● EXERCISE
Provide the count of lines below that include the word "Battle", without any accompanying remarks.
-- INFORMATION SHOWN follows --
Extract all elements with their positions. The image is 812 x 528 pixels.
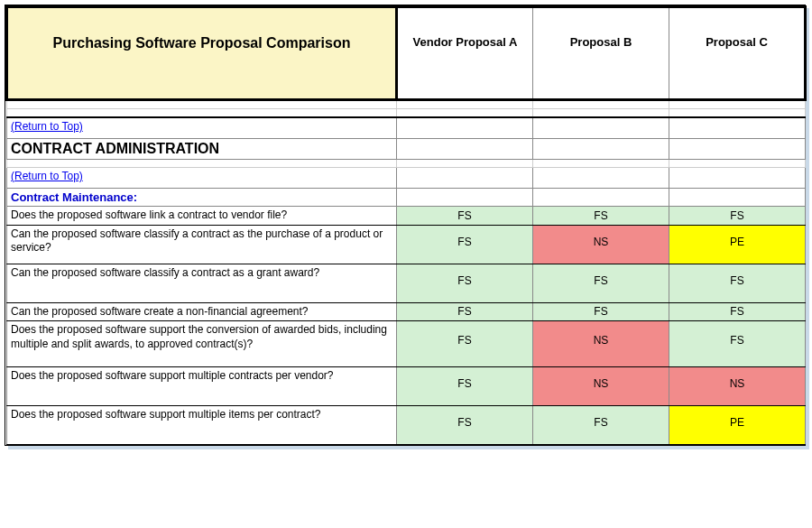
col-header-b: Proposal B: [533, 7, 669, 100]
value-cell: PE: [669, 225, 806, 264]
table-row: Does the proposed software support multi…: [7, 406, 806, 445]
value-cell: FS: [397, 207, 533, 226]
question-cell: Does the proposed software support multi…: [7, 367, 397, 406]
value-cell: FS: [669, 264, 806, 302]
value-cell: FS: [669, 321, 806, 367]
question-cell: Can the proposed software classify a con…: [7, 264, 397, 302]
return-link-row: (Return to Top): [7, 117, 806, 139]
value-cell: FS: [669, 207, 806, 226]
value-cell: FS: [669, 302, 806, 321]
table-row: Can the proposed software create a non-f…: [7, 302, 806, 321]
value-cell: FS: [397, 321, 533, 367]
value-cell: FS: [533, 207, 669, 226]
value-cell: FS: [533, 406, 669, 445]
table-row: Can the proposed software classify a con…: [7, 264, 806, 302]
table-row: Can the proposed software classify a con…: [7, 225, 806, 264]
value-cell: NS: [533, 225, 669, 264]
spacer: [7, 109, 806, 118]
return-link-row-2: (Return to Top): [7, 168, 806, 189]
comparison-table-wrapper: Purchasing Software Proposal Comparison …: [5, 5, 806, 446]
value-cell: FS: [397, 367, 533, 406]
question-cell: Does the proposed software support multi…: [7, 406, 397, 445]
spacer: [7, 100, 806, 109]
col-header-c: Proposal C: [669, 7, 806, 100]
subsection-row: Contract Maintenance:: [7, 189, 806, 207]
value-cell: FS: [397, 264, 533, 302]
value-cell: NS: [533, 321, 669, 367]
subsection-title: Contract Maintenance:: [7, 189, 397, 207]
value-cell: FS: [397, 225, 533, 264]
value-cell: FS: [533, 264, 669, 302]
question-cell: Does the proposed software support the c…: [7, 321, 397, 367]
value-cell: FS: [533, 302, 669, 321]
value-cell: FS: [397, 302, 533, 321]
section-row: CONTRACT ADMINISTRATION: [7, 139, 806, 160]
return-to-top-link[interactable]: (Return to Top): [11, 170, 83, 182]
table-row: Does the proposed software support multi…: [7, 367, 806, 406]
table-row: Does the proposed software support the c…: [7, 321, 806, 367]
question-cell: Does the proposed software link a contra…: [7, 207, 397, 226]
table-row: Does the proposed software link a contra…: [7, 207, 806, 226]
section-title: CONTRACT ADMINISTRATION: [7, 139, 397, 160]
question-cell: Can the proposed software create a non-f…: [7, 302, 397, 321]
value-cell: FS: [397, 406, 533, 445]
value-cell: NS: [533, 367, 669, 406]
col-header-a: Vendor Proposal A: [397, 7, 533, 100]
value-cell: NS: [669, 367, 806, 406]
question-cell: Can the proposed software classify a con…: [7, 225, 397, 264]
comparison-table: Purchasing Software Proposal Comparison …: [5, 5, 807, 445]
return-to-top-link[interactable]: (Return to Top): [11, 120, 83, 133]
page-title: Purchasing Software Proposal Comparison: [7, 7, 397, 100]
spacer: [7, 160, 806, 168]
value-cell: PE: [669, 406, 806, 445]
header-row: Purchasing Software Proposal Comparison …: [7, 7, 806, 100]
-- INFORMATION SHOWN concluded --
-- INFORMATION SHOWN follows --
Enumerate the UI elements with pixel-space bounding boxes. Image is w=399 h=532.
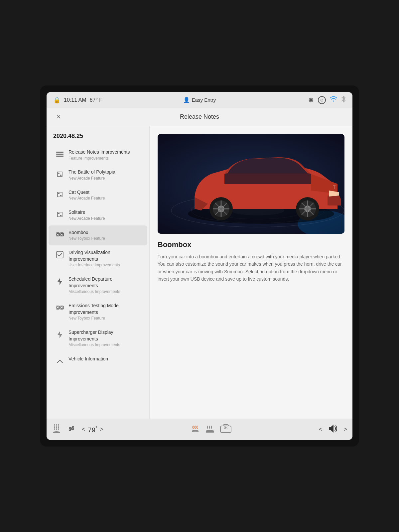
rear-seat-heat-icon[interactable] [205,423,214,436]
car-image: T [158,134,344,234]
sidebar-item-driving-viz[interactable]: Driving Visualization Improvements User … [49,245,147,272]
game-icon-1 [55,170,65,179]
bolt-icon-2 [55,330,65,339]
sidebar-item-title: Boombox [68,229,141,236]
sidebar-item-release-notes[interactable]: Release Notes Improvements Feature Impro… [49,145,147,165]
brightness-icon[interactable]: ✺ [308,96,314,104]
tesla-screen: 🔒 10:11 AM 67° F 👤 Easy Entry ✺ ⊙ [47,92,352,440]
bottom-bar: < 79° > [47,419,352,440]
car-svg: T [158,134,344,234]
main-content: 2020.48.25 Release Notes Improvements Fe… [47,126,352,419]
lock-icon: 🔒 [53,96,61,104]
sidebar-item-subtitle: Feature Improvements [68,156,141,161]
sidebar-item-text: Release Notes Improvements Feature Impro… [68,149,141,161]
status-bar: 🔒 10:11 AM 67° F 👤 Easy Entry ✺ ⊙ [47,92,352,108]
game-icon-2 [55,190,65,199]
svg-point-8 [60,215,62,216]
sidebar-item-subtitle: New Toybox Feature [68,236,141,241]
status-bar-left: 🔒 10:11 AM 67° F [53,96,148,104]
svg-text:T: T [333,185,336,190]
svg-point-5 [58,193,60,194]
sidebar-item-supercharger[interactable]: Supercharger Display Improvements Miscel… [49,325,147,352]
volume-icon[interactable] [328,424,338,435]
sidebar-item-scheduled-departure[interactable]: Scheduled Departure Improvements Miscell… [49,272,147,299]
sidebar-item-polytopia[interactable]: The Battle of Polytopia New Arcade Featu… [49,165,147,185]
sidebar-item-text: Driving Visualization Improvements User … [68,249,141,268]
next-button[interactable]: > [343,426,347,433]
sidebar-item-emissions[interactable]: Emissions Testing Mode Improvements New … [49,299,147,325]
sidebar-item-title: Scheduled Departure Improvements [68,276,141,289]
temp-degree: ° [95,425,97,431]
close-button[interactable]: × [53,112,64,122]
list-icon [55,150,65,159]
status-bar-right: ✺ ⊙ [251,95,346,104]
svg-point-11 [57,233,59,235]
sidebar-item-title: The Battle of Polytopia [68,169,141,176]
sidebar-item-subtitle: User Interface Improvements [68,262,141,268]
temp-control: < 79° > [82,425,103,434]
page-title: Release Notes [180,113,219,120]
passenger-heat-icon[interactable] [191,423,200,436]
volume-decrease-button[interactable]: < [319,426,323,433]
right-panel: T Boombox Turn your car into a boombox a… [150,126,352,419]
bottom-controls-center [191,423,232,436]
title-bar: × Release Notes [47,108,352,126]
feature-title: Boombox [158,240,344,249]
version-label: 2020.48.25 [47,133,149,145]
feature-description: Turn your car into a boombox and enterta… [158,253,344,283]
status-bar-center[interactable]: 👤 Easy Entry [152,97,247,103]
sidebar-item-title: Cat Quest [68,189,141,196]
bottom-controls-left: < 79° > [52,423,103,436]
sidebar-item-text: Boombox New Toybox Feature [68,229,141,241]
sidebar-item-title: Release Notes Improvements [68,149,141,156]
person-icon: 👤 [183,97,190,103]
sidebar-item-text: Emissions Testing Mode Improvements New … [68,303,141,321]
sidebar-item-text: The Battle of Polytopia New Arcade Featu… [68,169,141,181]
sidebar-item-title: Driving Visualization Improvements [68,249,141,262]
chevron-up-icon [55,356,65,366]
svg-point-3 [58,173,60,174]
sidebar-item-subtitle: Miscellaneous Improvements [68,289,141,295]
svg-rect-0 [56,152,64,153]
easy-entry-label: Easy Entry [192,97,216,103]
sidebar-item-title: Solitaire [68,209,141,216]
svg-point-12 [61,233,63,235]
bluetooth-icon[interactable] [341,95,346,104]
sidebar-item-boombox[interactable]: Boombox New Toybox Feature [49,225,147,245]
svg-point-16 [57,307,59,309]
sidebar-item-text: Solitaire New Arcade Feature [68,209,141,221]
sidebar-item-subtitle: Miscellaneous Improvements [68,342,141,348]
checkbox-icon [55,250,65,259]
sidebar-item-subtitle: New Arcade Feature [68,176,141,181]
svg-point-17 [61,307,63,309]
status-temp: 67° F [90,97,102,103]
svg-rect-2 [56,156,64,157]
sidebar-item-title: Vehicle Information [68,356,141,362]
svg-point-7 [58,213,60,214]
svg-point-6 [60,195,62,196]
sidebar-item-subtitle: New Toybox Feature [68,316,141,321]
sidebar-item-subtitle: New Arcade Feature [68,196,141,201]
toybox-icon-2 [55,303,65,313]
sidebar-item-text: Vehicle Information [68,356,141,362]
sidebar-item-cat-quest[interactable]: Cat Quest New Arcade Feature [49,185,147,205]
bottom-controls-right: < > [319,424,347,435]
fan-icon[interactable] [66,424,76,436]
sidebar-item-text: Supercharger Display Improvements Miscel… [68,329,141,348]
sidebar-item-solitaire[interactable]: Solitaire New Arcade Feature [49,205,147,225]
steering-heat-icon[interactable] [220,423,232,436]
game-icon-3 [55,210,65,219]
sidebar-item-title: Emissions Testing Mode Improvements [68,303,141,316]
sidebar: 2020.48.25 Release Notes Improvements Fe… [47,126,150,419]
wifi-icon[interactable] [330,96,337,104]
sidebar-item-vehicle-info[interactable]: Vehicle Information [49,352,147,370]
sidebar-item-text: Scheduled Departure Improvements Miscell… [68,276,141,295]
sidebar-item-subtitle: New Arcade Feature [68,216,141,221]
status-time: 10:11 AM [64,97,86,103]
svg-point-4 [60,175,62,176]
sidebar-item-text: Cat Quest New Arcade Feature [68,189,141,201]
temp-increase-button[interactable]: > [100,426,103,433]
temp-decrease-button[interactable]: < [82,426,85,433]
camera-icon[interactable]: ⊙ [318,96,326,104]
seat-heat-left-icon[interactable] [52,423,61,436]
-- INFORMATION SHOWN concluded --
● EXERCISE SOLUTION
3